*** DATA FOR THIS TASK

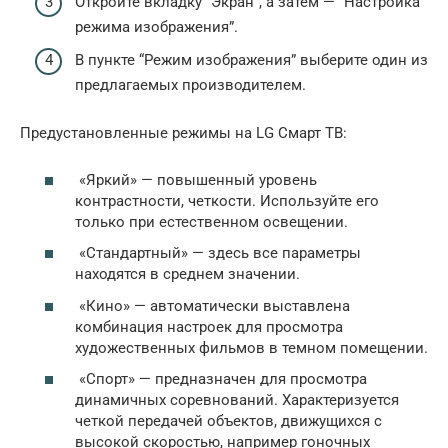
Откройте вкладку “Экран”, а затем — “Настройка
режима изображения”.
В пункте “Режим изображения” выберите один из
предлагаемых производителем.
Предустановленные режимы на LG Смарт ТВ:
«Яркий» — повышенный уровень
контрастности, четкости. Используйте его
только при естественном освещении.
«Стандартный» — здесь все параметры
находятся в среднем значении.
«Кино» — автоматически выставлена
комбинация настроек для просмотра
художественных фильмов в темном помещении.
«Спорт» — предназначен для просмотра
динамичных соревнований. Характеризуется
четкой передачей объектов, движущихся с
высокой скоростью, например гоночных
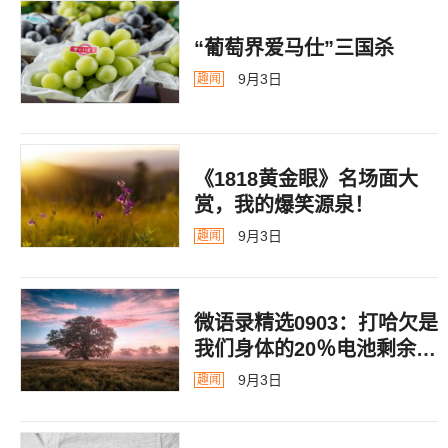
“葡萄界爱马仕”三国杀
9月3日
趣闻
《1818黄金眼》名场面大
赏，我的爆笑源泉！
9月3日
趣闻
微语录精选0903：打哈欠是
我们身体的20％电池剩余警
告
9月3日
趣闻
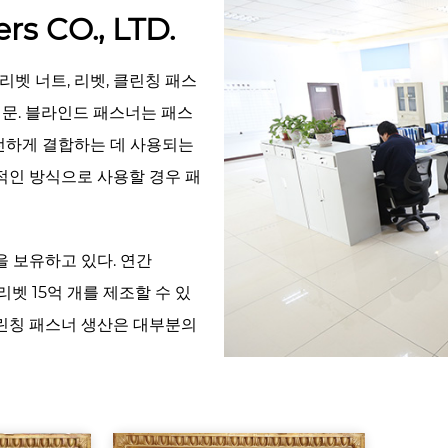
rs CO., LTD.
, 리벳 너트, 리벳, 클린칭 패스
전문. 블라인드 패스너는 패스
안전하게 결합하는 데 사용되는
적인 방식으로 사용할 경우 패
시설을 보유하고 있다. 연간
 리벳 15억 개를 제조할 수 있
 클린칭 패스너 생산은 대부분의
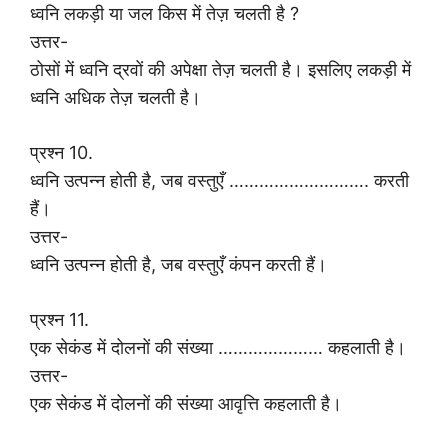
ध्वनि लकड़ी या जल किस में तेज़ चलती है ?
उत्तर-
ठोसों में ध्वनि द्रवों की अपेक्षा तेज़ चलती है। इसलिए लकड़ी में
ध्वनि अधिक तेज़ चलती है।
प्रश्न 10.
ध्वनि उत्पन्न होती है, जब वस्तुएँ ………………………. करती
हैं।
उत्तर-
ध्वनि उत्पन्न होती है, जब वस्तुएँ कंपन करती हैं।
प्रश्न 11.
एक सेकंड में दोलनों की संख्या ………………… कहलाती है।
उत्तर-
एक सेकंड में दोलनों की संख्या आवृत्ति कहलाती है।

******

■ WHAT YOU NEED TO DO:
Return the material above verbatim. Pictures are to be excluded.

■ REPLY:
Откройте вкладку “Экран”, а затем — “Настройка
режима изображения”.
В пункте “Режим изображения” выберите один из
предлагаемых производителем.
Предустановленные режимы на LG Смарт ТВ:
«Яркий» — повышенный уровень
контрастности, четкости. Используйте его
только при естественном освещении.
«Стандартный» — здесь все параметры
находятся в среднем значении.
«Кино» — автоматически выставлена
комбинация настроек для просмотра
художественных фильмов в темном помещении.
«Спорт» — предназначен для просмотра
динамичных соревнований. Характеризуется
четкой передачей объектов, движущихся с
высокой скоростью, например гоночных
“葡萄界爱马仕”三国杀
9月3日
趣闻
《1818黄金眼》名场面大
赏，我的爆笑源泉！
9月3日
趣闻
微语录精选0903：打哈欠是
我们身体的20％电池剩余警
告
9月3日
趣闻
rs CO., LTD.
, 리벳 너트, 리벳, 클린칭 패스
전문. 블라인드 패스너는 패스
안전하게 결합하는 데 사용되는
적인 방식으로 사용할 경우 패
시설을 보유하고 있다. 연간
 리벳 15억 개를 제조할 수 있
 클린칭 패스너 생산은 대부분의
ध्वनि लकड़ी या जल किस में तेज़ चलती है ?
उत्तर-
ठोसों में ध्वनि द्रवों की अपेक्षा तेज़ चलती है। इसलिए लकड़ी में
ध्वनि अधिक तेज़ चलती है।
प्रश्न 10.
ध्वनि उत्पन्न होती है, जब वस्तुएँ ………………………. करती
हैं।
उत्तर-
ध्वनि उत्पन्न होती है, जब वस्तुएँ कंपन करती हैं।
प्रश्न 11.
एक सेकंड में दोलनों की संख्या ………………… कहलाती है।
उत्तर-
एक सेकंड में दोलनों की संख्या आवृत्ति कहलाती है।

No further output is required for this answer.